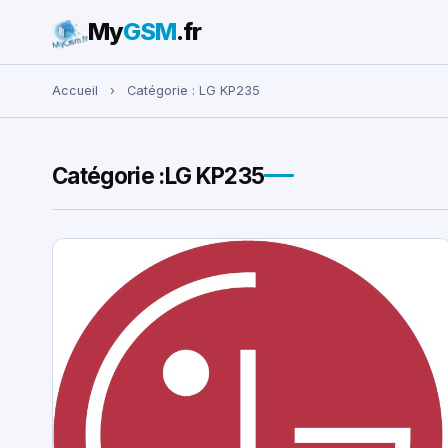
My
GSM
.fr
Rechercher :
Accueil
›
Catégorie :
LG KP235
Catégorie :
LG KP235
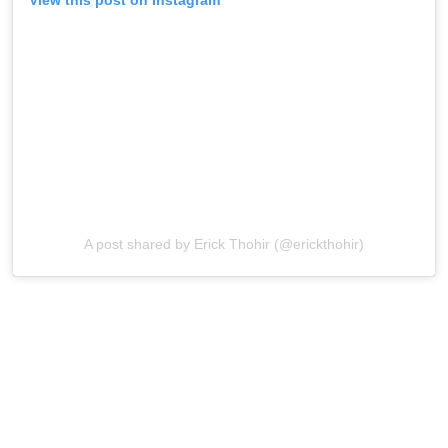
A post shared by Erick Thohir (@erickthohir)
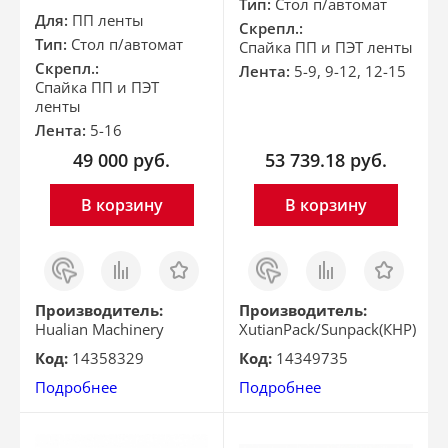
Тип:
Стол п/автомат
Для:
ПП ленты
Скрепл.:
Тип:
Стол п/автомат
Спайка ПП и ПЭТ ленты
Скрепл.:
Лента:
5-9, 9-12, 12-15
Спайка ПП и ПЭТ
ленты
Лента:
5-16
49 000
руб.
53 739.18
руб.
В корзину
В корзину
Заказ
Сравнить
Отложить
Заказ
Сравнить
Отложить
в 1
в 1
клик
клик
Производитель:
Производитель:
Hualian Machinery
XutianPack/Sunpack(КНР)
Код:
14358329
Код:
14349735
Подробнее
Подробнее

——

- [TASK DIRECTIONS]: In the answer, the entries should be restated verbatim, with all pictures omitted.

- [YOUR RESPONSE]:
My
GSM
.fr
Rechercher :
Accueil
›
Catégorie :
LG KP235
Catégorie :
LG KP235
A post shared by Erick Thohir (@erickthohir)
Тип:
Стол п/автомат
Для:
ПП ленты
Скрепл.:
Тип:
Стол п/автомат
Спайка ПП и ПЭТ ленты
Скрепл.:
Лента:
5-9, 9-12, 12-15
Спайка ПП и ПЭТ
ленты
Лента:
5-16
49 000
руб.
53 739.18
руб.
В корзину
В корзину
Заказ
Сравнить
Отложить
Заказ
Сравнить
Отложить
в 1
в 1
клик
клик
Производитель:
Производитель:
Hualian Machinery
XutianPack/Sunpack(КНР)
Код:
14358329
Код:
14349735
Подробнее
Подробнее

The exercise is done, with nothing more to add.